Chinese media company Sina has introduced a code of conduct for users of the local version of Twitter, as authorities seek to clampdown on political dissent online.
It has been ruled that users of Weibo, a microblogging site that has become a vibrant forum airing the grievances of the population, must not post messages that harm national unity, go against the principles of the constitution, disclose state secrets, or contain false information, among other rules.
Sina has also introduced a points system in which a user starts with 80 points and loses points for every violation. A score of zero results in a cancelled account, but a user can gain points for validating his or her real identity.
In a country where the Internet provides one of the few platforms for open discussion on political and social issues, users will be disappointed, though probably not surprised, with the latest restrictions.

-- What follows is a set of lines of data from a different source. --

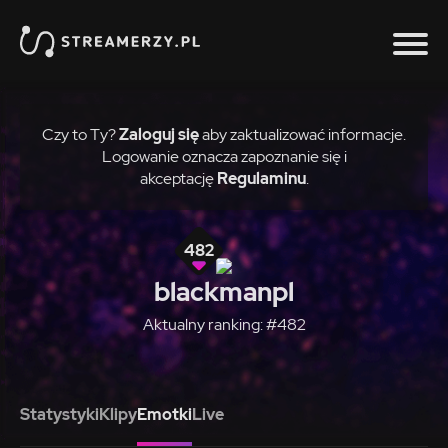
Czy to Ty?
Zaloguj się
aby zaktualizować informacje.
Logowanie oznacza zapoznanie się i
akceptację
Regulaminu
.
482
blackmanpl
Aktualny ranking: #482
Statystyki
Klipy
Emotki
Live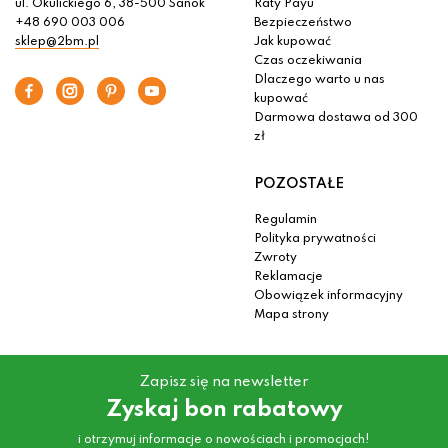
ul. Okulickiego 6, 38-500 Sanok
Raty Payu
+48 690 003 006
Bezpieczeństwo
sklep@2bm.pl
Jak kupować
Czas oczekiwania
Dlaczego warto u nas
kupować
Darmowa dostawa od 300
zł
POZOSTAŁE
Regulamin
Polityka prywatności
Zwroty
Reklamacje
Obowiązek informacyjny
Mapa strony
Zapisz się na newsletter
Zyskaj bon rabatowy
i otrzymuj informacje o nowościach i promocjach!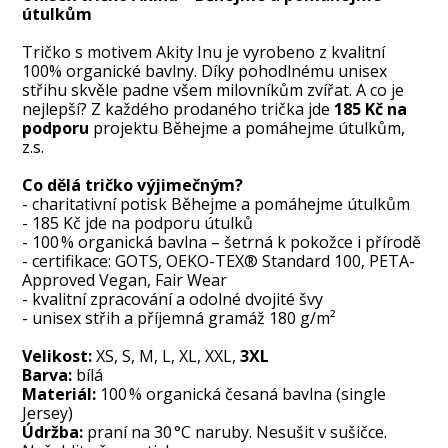
útulkům
Tričko s motivem Akity Inu je vyrobeno z kvalitní
100% organické bavlny. Díky pohodlnému unisex
střihu skvěle padne všem milovníkům zvířat. A co je
nejlepší? Z každého prodaného trička jde
185 Kč na
podporu
projektu
Běhejme a pomáhejme útulkům,
z.s.
Co dělá tričko výjimečným?
- charitativní potisk Běhejme a pomáhejme útulkům
- 185 Kč jde na podporu útulků
- 100 % organická bavlna – šetrná k pokožce i přírodě
- certifikace: GOTS, OEKO-TEX® Standard 100, PETA-
Approved Vegan, Fair Wear
- kvalitní zpracování a odolné dvojité švy
- unisex střih a příjemná gramáž 180 g/m²
Velikost:
XS, S, M, L, XL, XXL,
3XL
Barva:
bílá
Materiál:
100 % organická česaná bavlna (single
Jersey)
Údržba:
praní na 30 °C naruby. Nesušit v sušičce.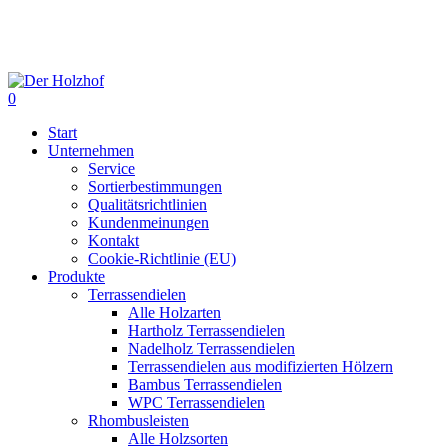
Skip
to
main
content
0
Menu
Start
Unternehmen
Service
Sortierbestimmungen
Qualitätsrichtlinien
Kundenmeinungen
Kontakt
Cookie-Richtlinie (EU)
Produkte
Terrassendielen
Alle Holzarten
Hartholz Terrassendielen
Nadelholz Terrassendielen
Terrassendielen aus modifizierten Hölzern
Bambus Terrassendielen
WPC Terrassendielen
Rhombusleisten
Alle Holzsorten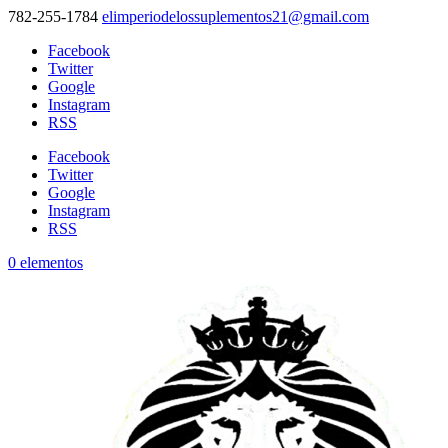
782-255-1784
elimperiodelossuplementos21@gmail.com
Facebook
Twitter
Google
Instagram
RSS
Facebook
Twitter
Google
Instagram
RSS
0 elementos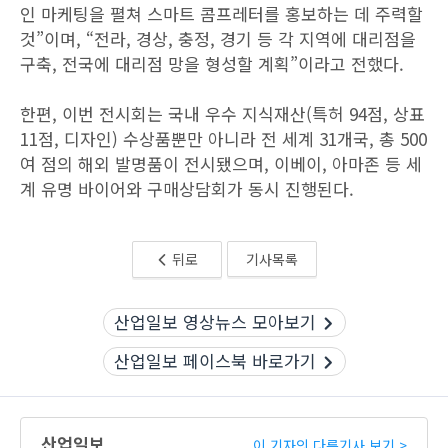
인 마케팅을 펼쳐 스마트 콤프레터를 홍보하는 데 주력할
것”이며, “전라, 경상, 충정, 경기 등 각 지역에 대리점을
구축, 전국에 대리점 망을 형성할 계획”이라고 전했다.
한편, 이번 전시회는 국내 우수 지식재산(특허 94점, 상표
11점, 디자인) 수상품뿐만 아니라 전 세계 31개국, 총 500
여 점의 해외 발명품이 전시됐으며, 이베이, 아마존 등 세
계 유명 바이어와 구매상담회가 동시 진행된다.
뒤로
기사목록
산업일보 영상뉴스 모아보기
산업일보 페이스북 바로가기
산업일보
이 기자의 다른기사 보기 >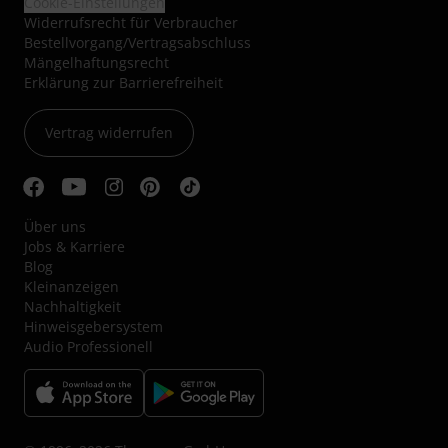
Cookie-Einstellungen
Widerrufsrecht für Verbraucher
Bestellvorgang/Vertragsabschluss
Mängelhaftungsrecht
Erklärung zur Barrierefreiheit
Vertrag widerrufen
Über uns
Jobs & Karriere
Blog
Kleinanzeigen
Nachhaltigkeit
Hinweisgebersystem
Audio Professionell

One Weibo user commented, "New rules will be carried out on the 28th [of May], so I should publish my personal opinion on matters of state sovereignty, territorial integrity and social problems before then. After the 28th, I will just write about personal things".

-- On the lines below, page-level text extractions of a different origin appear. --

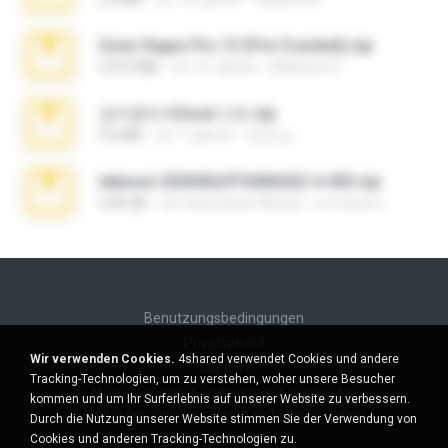
Sony Vegas Pro 13 (Pre-Cracked).zip
272.0 MB
vor 10 Jahren
Mellicent D.
김지윤의 iCloud 사진.zip
9.6 MB
vor 7 Jahren
성경 김.
takeout-20260624T040626Z-6-003.zip
2.00 GB
vor etwa einem Monat
อรรถพงษ์ บ.
Benutzungsbedingungen
Privatsphäre
Wir verwenden Cookies.
4shared verwendet Cookies und andere
Support
Tracking-Technologien, um zu verstehen, woher unsere Besucher
Meine persönlichen Daten nicht verkaufen
kommen und um Ihr Surferlebnis auf unserer Website zu verbessern.
Meine persönlichen Daten nicht weitergeben
Durch die Nutzung unserer Website stimmen Sie der Verwendung von
Cookies und anderen Tracking-Technologien zu.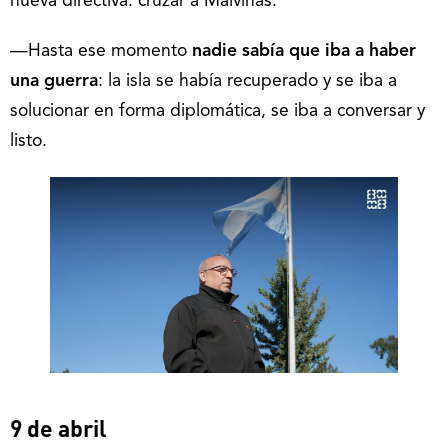
nueva directiva: cruzar a Malvinas.
—Hasta ese momento
nadie sabía que iba a haber
una guerra
: la isla se había recuperado y se iba a
solucionar en forma diplomática, se iba a conversar y
listo.
9 de abril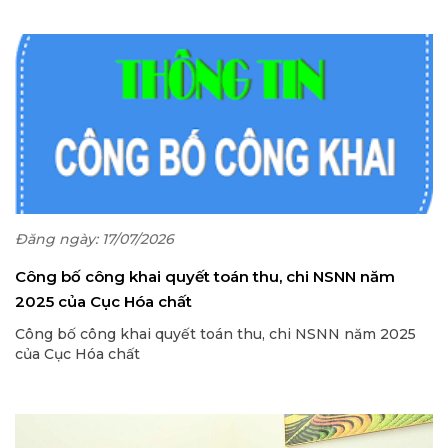
Đăng ngày: 17/07/2026
Công bố công khai quyết toán thu, chi NSNN năm
2025 của Cục Hóa chất
Công bố công khai quyết toán thu, chi NSNN năm 2025
của Cục Hóa chất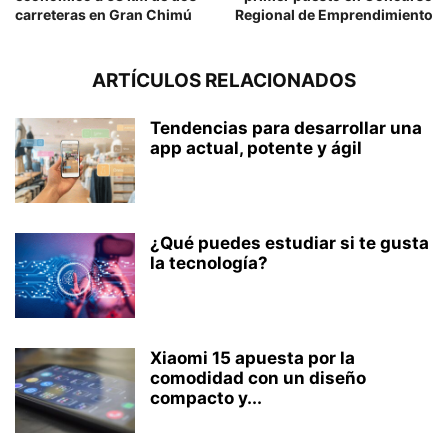
carreteras en Gran Chimú
Regional de Emprendimiento
ARTÍCULOS RELACIONADOS
Tendencias para desarrollar una
app actual, potente y ágil
¿Qué puedes estudiar si te gusta
la tecnología?
Xiaomi 15 apuesta por la
comodidad con un diseño
compacto y...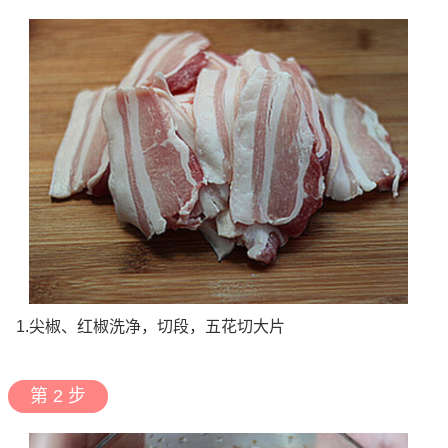
1.尖椒、红椒洗净，切段，五花切大片
第 2 步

With roughly 300 million users, Weibo has been a thorn in the side of the Chinese authorities who are keen to reign in disruptive conversation ahead of the 18th National Congress taking place this year - where a once-in-a-decade leadership handover is expected to be announced.
Another dismayed user has said of the new rules, "It gives Sina a firmer basis for expanding a ban on whatever is considered sensitive news. The definition of what counts as sensitive was always loose and it's expanding all the time. Of course, nowadays, they're worried because of all the scandal and rumours before the 18th Congress".
The sensitivity of the ruling Communist Party was demonstrated recently when censors blocked online searches for the name of Bo Xilai, the former Chongqing party boss cast out of the party's Central Committee.